Novel takes aim at society's superficialities
Michel Alexandre Salim, Contributor, Jakarta
In his second novel to be published (his debut novel Syrup was only published in the States), Max Barry has taken current societal trends -- consumerism, brand worship and labor market flexibility -- and combined it with the Jeffersonian laissez- faire philosophy of minimal government involvement in the socio- economic sphere to produce a hilarious satirical dystopia.
It is the near future, and in the USA countries -- an agglomeration of most of the non-EU developed world -- a blend of American consumerism and Japanese salary men working conditions applies.

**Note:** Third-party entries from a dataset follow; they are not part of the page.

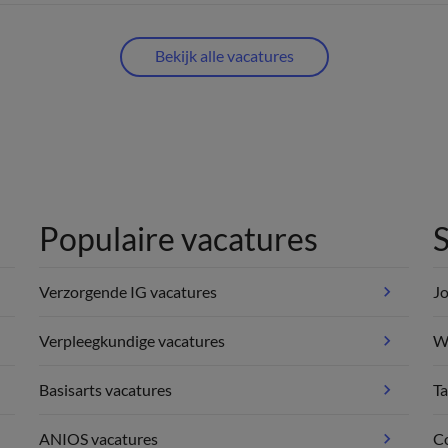
Bekijk alle vacatures
Populaire vacatures
S
Verzorgende IG vacatures
Jo
Verpleegkundige vacatures
We
Basisarts vacatures
Ta
ANIOS vacatures
C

People adopt their employer's name, there are annual wage negotiations, and the current trend of corporate sponsorship of schools have reached a peak with schools being run by the likes of Mattel and McDonald's, with kids adopting their school's name rather than that of their parents.
The plot itself seems simple at the beginning. Nike is launching a new product, the Mercury line, and in an effort to gain street cred, John Nike, VP of Marketing, and John Nike, Marketing Operative, decided to order the murder of 10 teenagers (readers of Naomi Klein's No Logo should feel a sense of deja vu here). Lowly Merchandising Officer Hack Nike got the job, the contract for which he made the mistake of signing before reading it in detail.
Hack, feeling unable to carry out the contract yet afraid of reneging on it, seeks help from the Police, which in this version of the future has also gone private. And here the readers get a taste of how mercenary this dystopia can be: the Police offers to subcontract for Hack!
Unfortunately for Hack, whose misery seems never-ending, the Police is part of a different customer loyalty program from Nike's, and with a trade war about to broil this displeased John (VP), especially since Hack was meant to be the fall guy. John himself is starting to feel the heat, with a government agent, Jennifer Government, hot on his trails.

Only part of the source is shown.